Microsoft Display Dock is a display docking station that allows selected Windows 10 mobile devices to connect to a computer monitor, mouse, and keyboard for a desktop PC-like experience. It is also the first device to act as a dock for Windows 10 Mobile's new "Continuum" feature which allows some mobile devices to run native mobile applications as if they were desktop applications, though despite emulating Windows 10 for PCs the software doesn't have most features that come with desktop versions such as running Windows Store applications side-by-side or Win32 applications, and various applications such as Microsoft Messaging and Skype do not run in full screen mode for larger monitors.

The display dock also worked as a normal USB hub if not connected to any output source.

Currently the only devices compatible with the Microsoft Display Dock are the Microsoft Lumia 950 and the Microsoft Lumia 950 XL. The dock will also work with the Microsoft Surface Go, Microsoft Surface Book 2 and other devices that support MyDP standard (also known as Mobility DisplayPort or SlimPort).
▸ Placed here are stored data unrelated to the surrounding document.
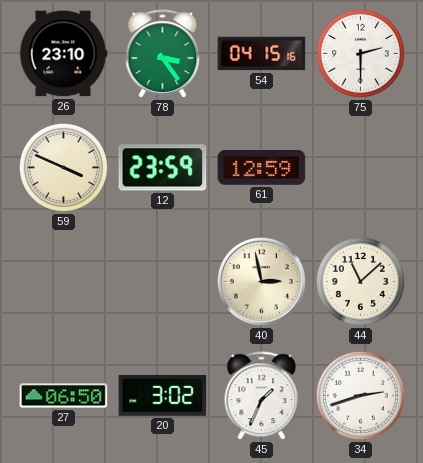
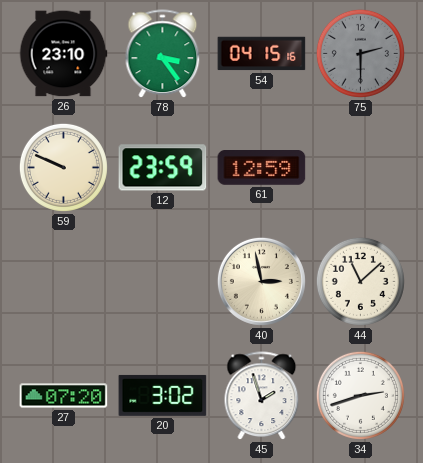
75 dial: white -> grey
59: 3:49 -> 9:49
27: 06:50 -> 07:20
45: 1:34 -> 1:57
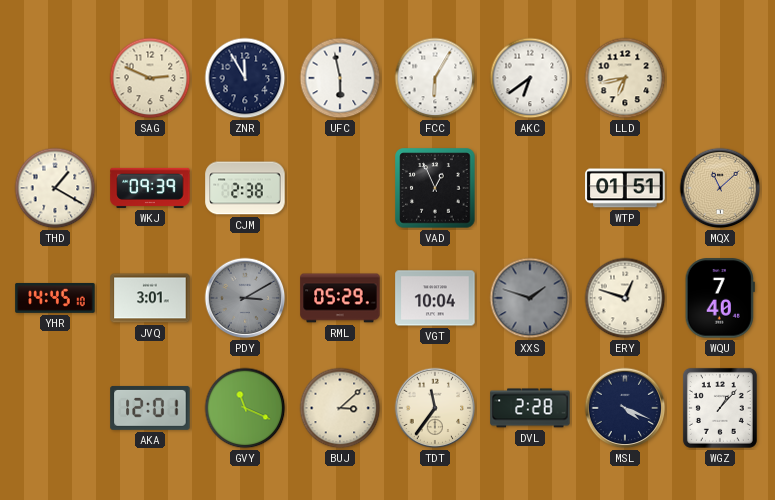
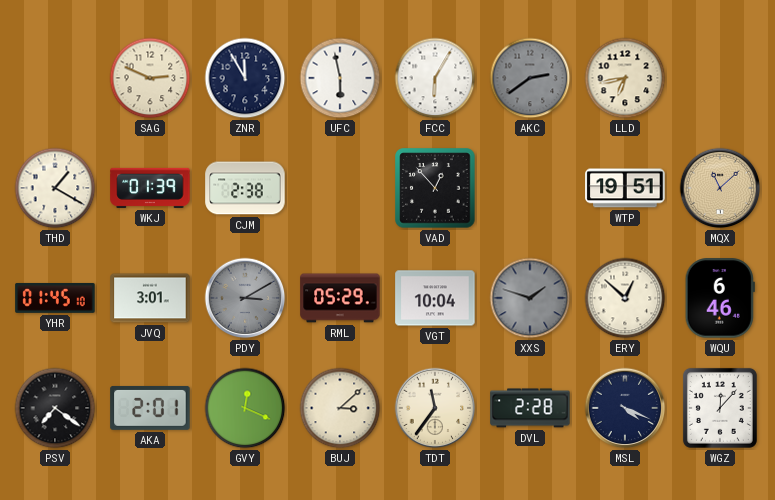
AKC: 6:39 -> 2:39
AKC dial: white -> grey
WKJ: 09:39 -> 01:39
VAD: 12:56 -> 12:53
WTP: 01:51 -> 19:51
YHR: 14:45 -> 01:45
ERY: 12:48 -> 12:52
WQU: 7:40 -> 6:46
PSV: none -> 7:21
AKA: 12:01 -> 2:01
GVY: 11:19 -> 12:19
WGZ: 1:07 -> 12:07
However the dock's power supply is not powerful enough to charge the Surface at the same time, so the battery will slowly discharge during use unless the Surface's own power supply is also attached.

== Hardware ==

The Microsoft Display Dock is a cube-shaped object that measures 2.5 to 2.5 to 1 inch (HWD) and is covered in ports on both the front and the back of the device, and it weighs 8.1 ounces (230 grams). The Microsoft Lumia smartphone connects through the USB-C port on the front and on the back there are 3 USB Type-A ports, an HDMI-port, a full-sized DisplayPort connector, and a single USB Type-C port for power. Although there are two video output ports, only one of them can be used at a time.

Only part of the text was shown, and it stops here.